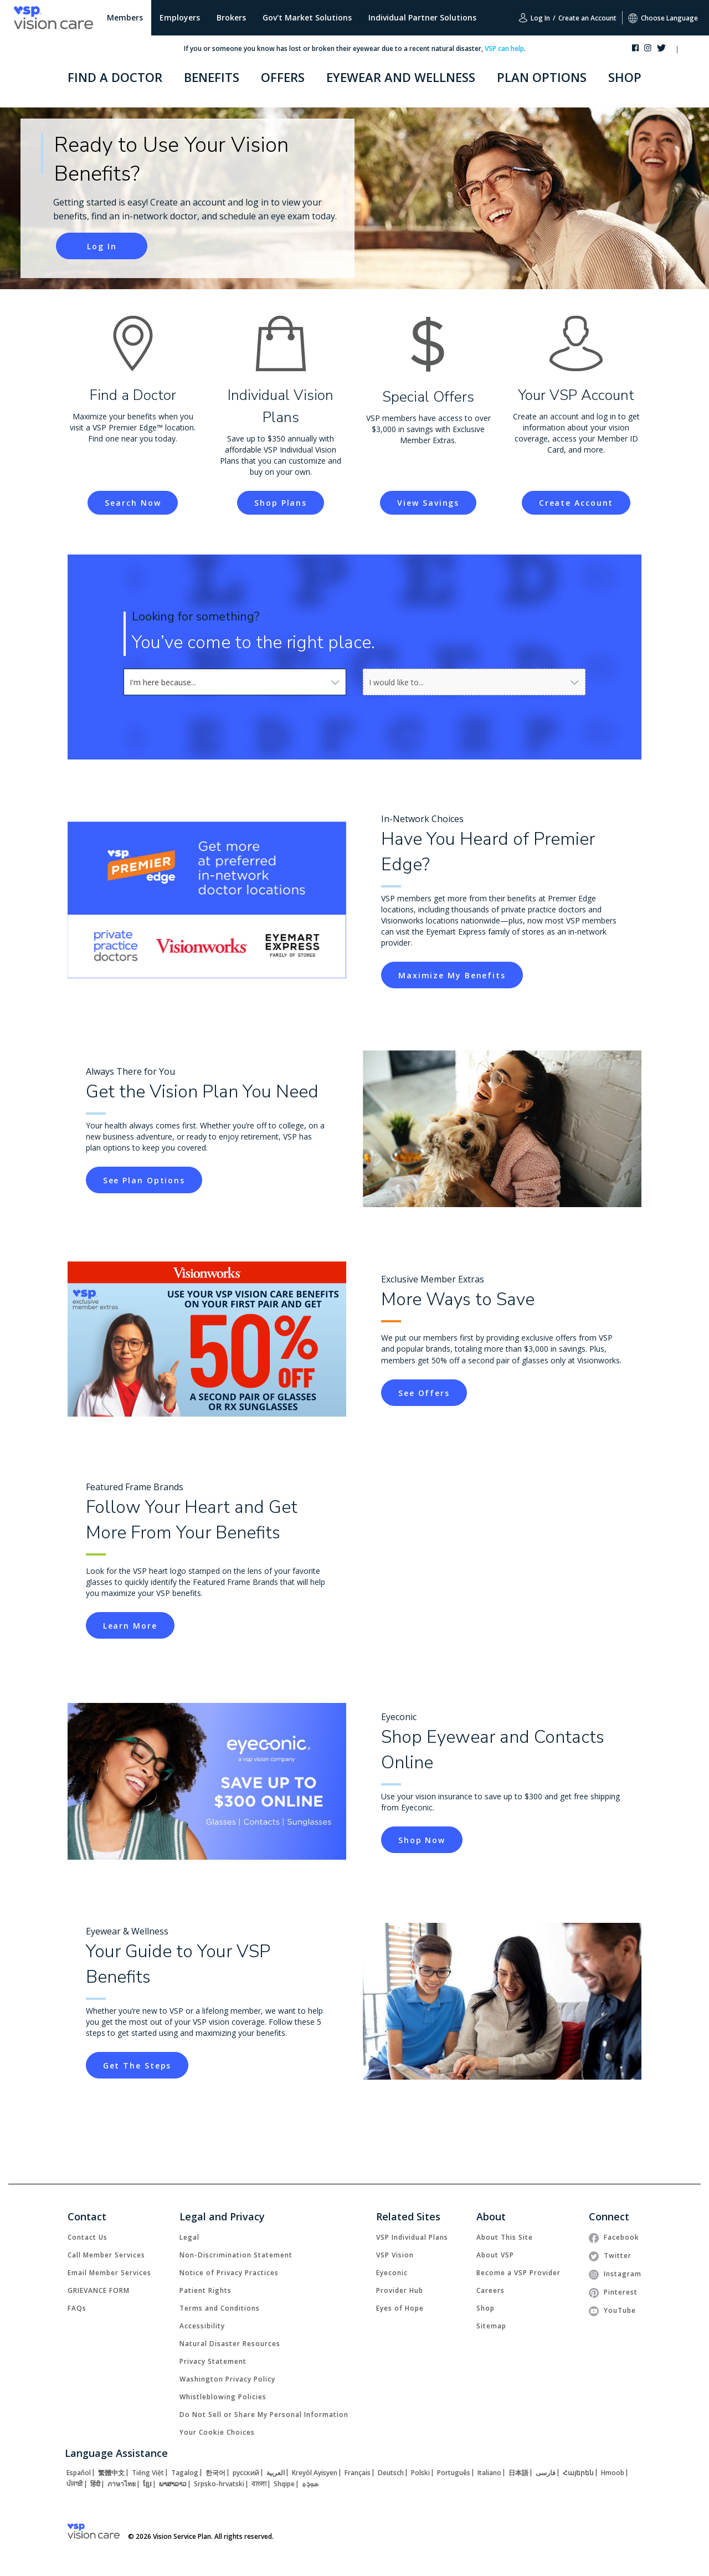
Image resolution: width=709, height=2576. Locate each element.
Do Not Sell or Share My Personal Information (263, 2414)
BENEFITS (211, 77)
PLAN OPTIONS (542, 77)
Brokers (231, 17)
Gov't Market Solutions (307, 17)
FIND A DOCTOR (115, 77)
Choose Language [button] (663, 18)
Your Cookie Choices (217, 2432)
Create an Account (587, 18)
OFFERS (283, 77)
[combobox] (154, 681)
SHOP (624, 77)
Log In (534, 18)
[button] (687, 50)
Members (125, 17)
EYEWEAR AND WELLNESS (400, 77)
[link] (133, 503)
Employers (180, 17)
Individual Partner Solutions (422, 17)
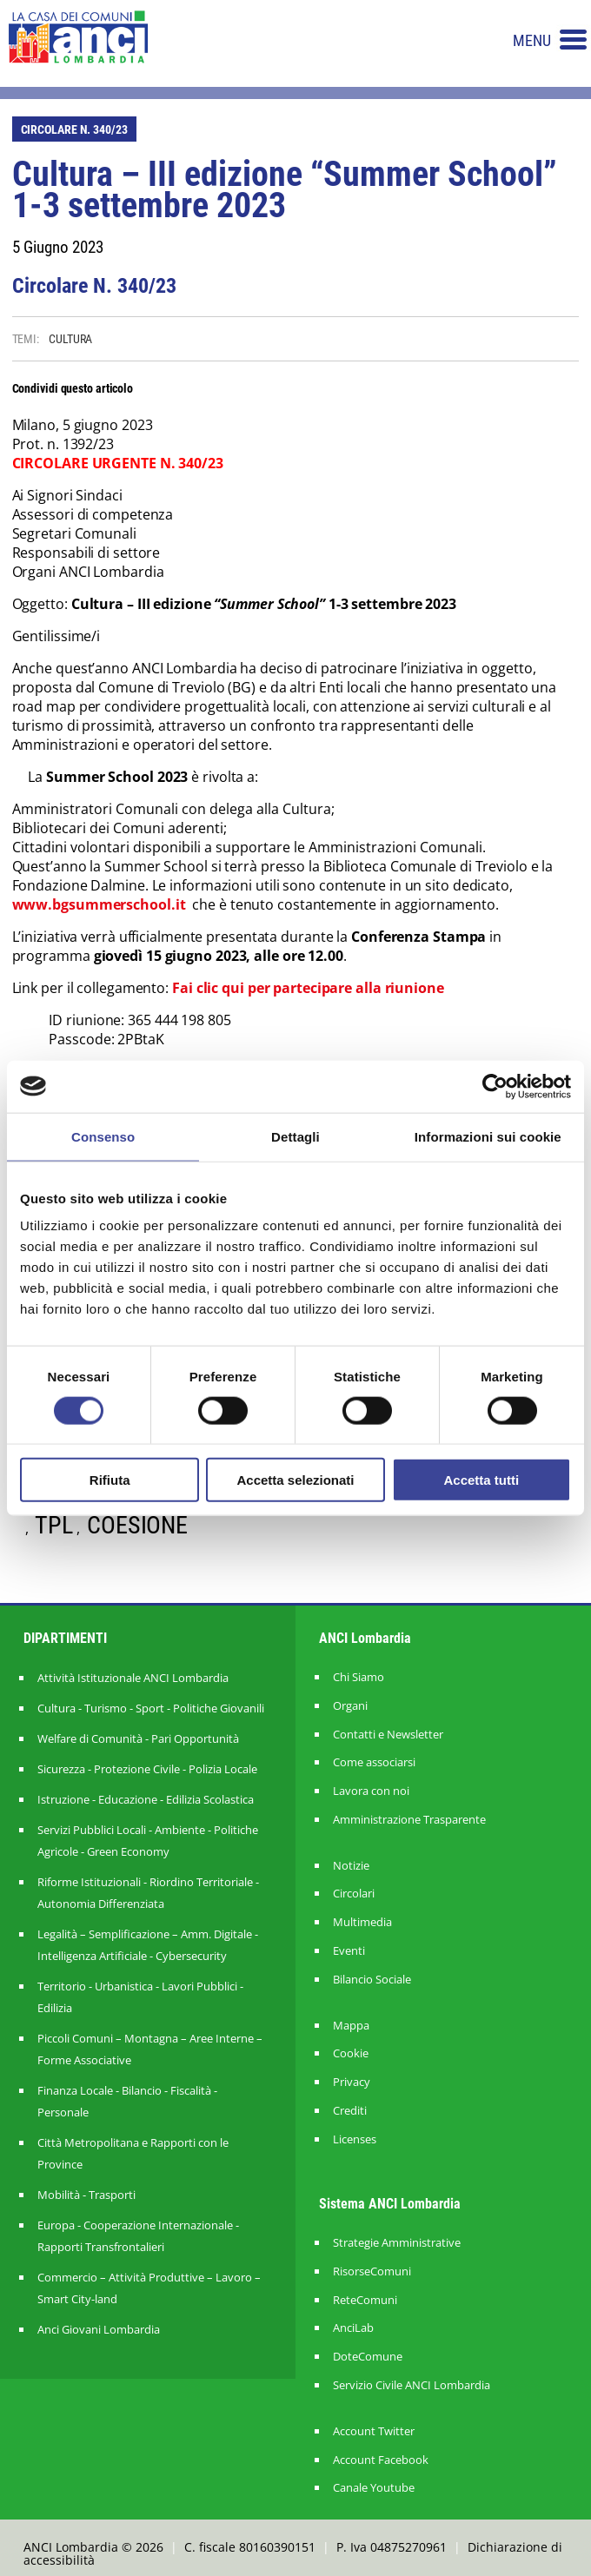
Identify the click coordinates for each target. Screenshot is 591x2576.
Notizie (351, 1865)
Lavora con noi (371, 1791)
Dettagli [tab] (295, 1136)
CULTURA (70, 339)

▶ Work instructions
Go through the listing and restate each line word for word, leaving out the pictures.

▶ Solution to this problem
Image resolution: width=709, height=2576. Locate each element.
Do Not Sell or Share My Personal Information (263, 2414)
BENEFITS (211, 77)
PLAN OPTIONS (542, 77)
Brokers (231, 17)
Gov't Market Solutions (307, 17)
FIND A DOCTOR (115, 77)
Choose Language [button] (663, 18)
Your Cookie Choices (217, 2432)
Create an Account (587, 18)
OFFERS (283, 77)
[combobox] (154, 681)
SHOP (624, 77)
Log In (534, 18)
[button] (687, 50)
Members (125, 17)
EYEWEAR AND WELLNESS (400, 77)
[link] (133, 503)
Employers (180, 17)
Individual Partner Solutions (422, 17)
Identify the click coordinates for each target. Screenshot is 591x2576.
Notizie (351, 1865)
Lavora con noi (371, 1791)
Dettagli [tab] (295, 1136)
CULTURA (70, 339)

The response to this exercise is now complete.